The scandal over fixing the rate used as a reference for financial transactions worth more than $350 trillion globally has led to a fine for Britain's Barclays and prompted an antitrust investigation by the European Commission as well as a pledge to criminalise the fixing of such indexes.
Michel Barnier, the European commissioner in charge of regulation, and Joaquin Almunia, the EU's antitrust chief, will face questions from the parliament's influential economic and monetary affairs committee from 1300 GMT on Monday.
Gary Gensler, the chairman of the U.S. Commodity Futures Trading Commission, will testify by videoconference. Masamichi Kono, chairman of the International Organisation of Securities Commissions will also attend.
Barnier has raised the possibility that EU regulators could take over supervising benchmarks such as Libor, breaking with the current system where banks themselves supervise the London-based rate and its continental European equivalent Euribor.

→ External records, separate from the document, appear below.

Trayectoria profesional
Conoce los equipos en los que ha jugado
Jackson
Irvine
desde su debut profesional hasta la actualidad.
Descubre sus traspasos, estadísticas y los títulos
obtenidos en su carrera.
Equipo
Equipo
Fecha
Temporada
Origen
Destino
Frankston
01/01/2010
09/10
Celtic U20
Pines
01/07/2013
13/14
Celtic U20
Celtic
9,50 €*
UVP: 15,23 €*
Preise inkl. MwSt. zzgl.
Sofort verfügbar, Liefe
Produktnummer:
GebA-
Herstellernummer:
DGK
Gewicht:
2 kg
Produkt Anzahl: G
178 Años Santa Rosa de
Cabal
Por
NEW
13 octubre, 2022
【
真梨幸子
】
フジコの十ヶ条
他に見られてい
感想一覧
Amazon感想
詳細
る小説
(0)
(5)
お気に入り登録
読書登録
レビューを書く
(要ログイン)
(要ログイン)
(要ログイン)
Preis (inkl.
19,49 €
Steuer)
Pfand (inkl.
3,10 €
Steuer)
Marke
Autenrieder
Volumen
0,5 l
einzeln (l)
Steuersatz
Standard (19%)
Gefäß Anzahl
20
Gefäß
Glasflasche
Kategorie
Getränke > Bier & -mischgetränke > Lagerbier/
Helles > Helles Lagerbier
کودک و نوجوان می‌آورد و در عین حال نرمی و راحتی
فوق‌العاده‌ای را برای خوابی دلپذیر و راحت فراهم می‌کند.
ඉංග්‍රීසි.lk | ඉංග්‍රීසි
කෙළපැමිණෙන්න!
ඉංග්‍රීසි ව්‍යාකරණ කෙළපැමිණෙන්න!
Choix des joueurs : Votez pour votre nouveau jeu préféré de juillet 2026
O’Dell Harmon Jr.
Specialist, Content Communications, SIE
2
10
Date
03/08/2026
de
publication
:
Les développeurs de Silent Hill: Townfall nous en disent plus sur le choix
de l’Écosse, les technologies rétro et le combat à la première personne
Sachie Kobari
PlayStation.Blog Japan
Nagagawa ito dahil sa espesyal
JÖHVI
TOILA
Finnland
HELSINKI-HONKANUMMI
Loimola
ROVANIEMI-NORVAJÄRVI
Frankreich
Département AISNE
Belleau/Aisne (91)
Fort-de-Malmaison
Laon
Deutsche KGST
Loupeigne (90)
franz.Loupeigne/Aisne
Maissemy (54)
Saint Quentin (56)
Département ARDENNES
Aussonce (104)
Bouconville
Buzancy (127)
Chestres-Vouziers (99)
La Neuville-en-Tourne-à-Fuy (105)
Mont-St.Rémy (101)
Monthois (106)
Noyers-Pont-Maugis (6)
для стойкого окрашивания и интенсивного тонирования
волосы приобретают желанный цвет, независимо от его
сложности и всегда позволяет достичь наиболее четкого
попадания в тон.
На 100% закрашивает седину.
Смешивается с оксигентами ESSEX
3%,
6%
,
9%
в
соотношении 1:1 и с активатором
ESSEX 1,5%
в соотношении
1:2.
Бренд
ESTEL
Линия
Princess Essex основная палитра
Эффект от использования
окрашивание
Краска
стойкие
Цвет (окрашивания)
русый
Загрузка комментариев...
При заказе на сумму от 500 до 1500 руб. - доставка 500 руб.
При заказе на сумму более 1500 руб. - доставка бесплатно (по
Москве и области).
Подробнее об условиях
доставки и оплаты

He has already outlined a proposal for criminal penalties for those who rig an index such as the London Interbank Offered Rate (Libor), but new rules are not set to take effect until 2015.
"We want to find out how they intend to ensure that the criminal sanctions are sufficient to discourage the manipulation of such indexes," said Sven Giegold, a German member of the European Parliament.
"We want more," he said. "We want to go beyond the limited scope of the Commission's proposal."
Almunia, the European Commissioner leading the antitrust probe, has added to the pressure for reforms to the way benchmark rates are set with his probes into suspected rigging of Libor, Euribor and the Tokyo-baser rate Tibor.
Any banks found guilty of breaching EU antitrust rules could face fines of up to 10 percent of their global revenues. Sources have told Reuters that several lenders are providing information to Almunia's officials in the hope of securing lower penalties.
The Commission has not identified the banks, but sources familiar with the matter have said Deutsche Bank is cooperating with the EU regulator.
Barnier, who oversees European market regulation, is examining how such indexes are compiled.
His concerns are shared by the European Central Bank, which is privately pushing for a rethink on Euribor too, sources familiar with the matter told Reuters.
Libor rates are compiled from estimates by large banks of how much they believe they have to pay to borrow from each other.
But support is growing for changing the calculation to actual lending rates instead of the current system, with regulators worried that the existing set-up allows too much discretion.
Martin Wheatley, Managing Director of UK watchdog, the Financial Services Authority, will announce his recommendations for reforming Libor supervision and governance on Friday.